© The Authors, published by EDP Sciences, 2020

1 Introduction

The problem of soil and ecosystem resistance to various types of anthropogenic impacts is one of the fundamental problems of modern natural science, including soil science. Especially relevant is the assessment of the anthropogenic stability of agrogenic soils under conditions of intensive farming. In modern agriculture, the agro-gray soils of the Republic of Tatarstan are subjected to strong anthropogenic pressure, because the share of arable land in the structure of agricultural land reaches 75–80 percent or more, and mineral fertilizers and agrochemicals are used intensively [1, 2].

According to a number of researchers, the intensive processing and use of agrochemicals, including mineral fertilizers, contributes to destabilization of the humus state of soils and reduce their environmental sustainability [3–6].

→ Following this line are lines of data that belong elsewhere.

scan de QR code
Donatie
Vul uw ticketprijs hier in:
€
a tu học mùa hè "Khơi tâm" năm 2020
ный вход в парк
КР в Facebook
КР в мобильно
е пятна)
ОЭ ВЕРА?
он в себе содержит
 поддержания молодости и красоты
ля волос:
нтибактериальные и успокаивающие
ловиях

The statistical evaluation of the results of a continuous agrochemical survey of the soils of the republic and detailed studies of the humus state of agro-gray forest soils in a long-term experiment with fertilizers confirm these conclusions [7].

Since soil organic matter is a source of energy for soil organisms and provides plants with the main nutrients, the energy potential of soil organic matter determines its fertility and environmental sustainability [8].

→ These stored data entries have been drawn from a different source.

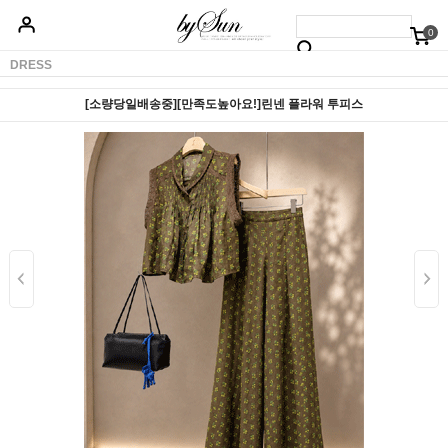
0
베스트50
신상품5%할인
당일배송
원피스
상의
하의
아우터
DRESS
[소량당일배송중][만족도높아요!]린넨 플라워 투피스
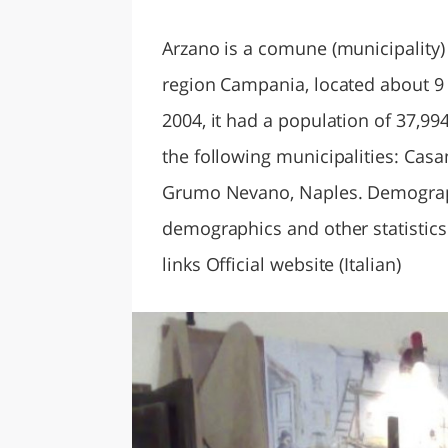
LAZI
Arzano is a comune (municipality) 
region Campania, located about 9
2004, it had a population of 37,99
the following municipalities: Casa
Grumo Nevano, Naples. Demograph
demographics and other statistics: I
links Official website (Italian)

To assess the anthropogenic soil resistance, various indicators of soil condition are used, which are associated with different types of resistance. When they are selected, the sensitivity of the indicator is important, that is, its noticeable variability under the influence of the anthropogenic factor and informativeness, which is expressed in the presence of a close correlation between the studied indicator, anthropogenic factor and other soil properties.

The assessment of anthropogenic stability of forest soil agro-grasses in intensive farming by changing the indicators of its biological activity with long-term intensive use of mineral fertilizers has been conducted for the first time in the stationary field experiment in Antilles, the Republic of Tatarstan.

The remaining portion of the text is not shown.